Methods: Patients diagnosed with odontogenic deep fascial space infection in the Second Affiliated Hospital, Zhejiang University School of Medicine, China between March 2018 and March 2021 were studied. We divided the patients into two groups based on the drainage method they received: patients with the MIVD device were included in the MIVD group, patients with traditional drainage were included in the traditional group. Data was collected retrospectively including baseline characteristics and treatment outcome variables. Pearson Chi-square test and the Student t-test were used in statistical analyses. Statistical difference was considered significant when p<0.05.

Results: A total of 65 patients were included. All the patients were eventually cured. There were no significant differences in age, gender, systemic diseases, history of diabetes, tobacco use, number of the infected spaces, preoperative white blood cell count and C-reactive protein between the two groups (p>0.05).
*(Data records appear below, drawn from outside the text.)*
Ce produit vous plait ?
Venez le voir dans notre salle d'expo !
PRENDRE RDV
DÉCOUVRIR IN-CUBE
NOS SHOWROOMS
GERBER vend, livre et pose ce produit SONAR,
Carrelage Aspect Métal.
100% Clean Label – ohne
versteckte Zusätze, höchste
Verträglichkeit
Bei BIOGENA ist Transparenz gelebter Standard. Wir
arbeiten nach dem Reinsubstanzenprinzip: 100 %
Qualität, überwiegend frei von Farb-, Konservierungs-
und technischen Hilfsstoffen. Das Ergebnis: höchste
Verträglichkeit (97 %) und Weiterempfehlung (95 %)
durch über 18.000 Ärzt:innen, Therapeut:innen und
The number and frequency of manual irrigation by clinicians (MIC), time required for white blood cell count to return to normal levels (TWBC), time required for C-reactive protein to return to normal levels (TCRP), the length of hospitalization and the length and total cost of antibiotics use were significantly less in the MIVD group than those in the traditional group (p<0.05). There was no significant difference in the cost of hospitalization between the 2 groups (p>0.05).
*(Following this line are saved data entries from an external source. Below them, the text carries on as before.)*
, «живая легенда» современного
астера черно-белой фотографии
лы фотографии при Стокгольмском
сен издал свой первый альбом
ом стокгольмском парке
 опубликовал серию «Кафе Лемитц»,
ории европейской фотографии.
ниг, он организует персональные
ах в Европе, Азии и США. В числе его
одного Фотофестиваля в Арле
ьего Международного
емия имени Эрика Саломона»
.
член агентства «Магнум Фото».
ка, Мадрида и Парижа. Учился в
Conclusions: The MIVD device significantly reduced the number and frequency of MIC, TWBC, TCRP, the length of hospitalization and the length and total cost of antibiotics use in comparison with the traditional drainage method. It provided a favorable treatment method for patients with odontogenic deep fascial space infection in the head and neck.

1 Background

Deep fascial space infection in the head and neck is a common problem encountered in clinics that usually requires emergency surgery. These infections mostly arise from odontogenic infections [1]. Without prompt and proper management, odontogenic deep fascial space infections may result in serious consequences such as mediastinitis, necrotizing fasciitis, sepsis and osteomyelitis [2-8]. Among the infections of all potential spaces, those located in the lower head and upper cervical region can be particularly dangerous for their close anatomy location to the trachea. As the infection progresses, the trachea can be oppressed. Airway obstruction is inclined to happen under this circumstance, thus putting the patient's life at risk [9]
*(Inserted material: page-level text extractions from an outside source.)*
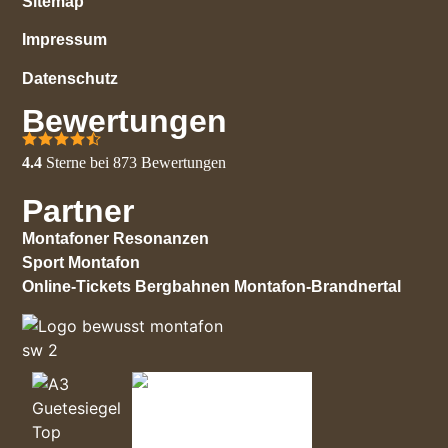
Sitemap
Impressum
Datenschutz
Bewertungen
4.4
Sterne bei
873
Bewertungen
Partner
Montafoner Resonanzen
Sport Montafon
Online-Tickets Bergbahnen Montafon-Brandnertal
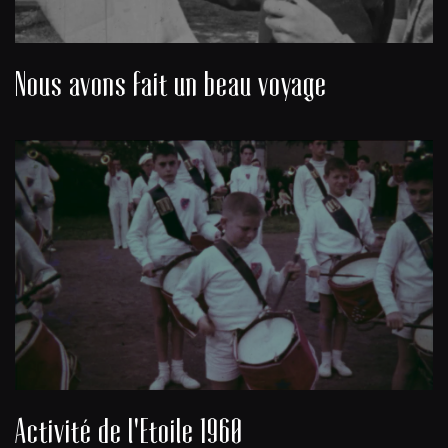
Nous avons fait un beau voyage
Activité de l'Etoile 1960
Effective treatment usually includes an incision adequate for thorough exploration of the involved spaces and a drain placement to the abscess cavity. Traditional drainage method is merely gravity-dependent. Regular irrigations are often required at least once a day to guarantee effective drainage and abscess elimination [10]. The most common shortcomings we find in clinical practice of the traditional method are: (1) the workload of clinicians is relatively heavy; (2) gravity-dependent drainage with regular irrigations cannot achieve the effect of continuous purulence removal. 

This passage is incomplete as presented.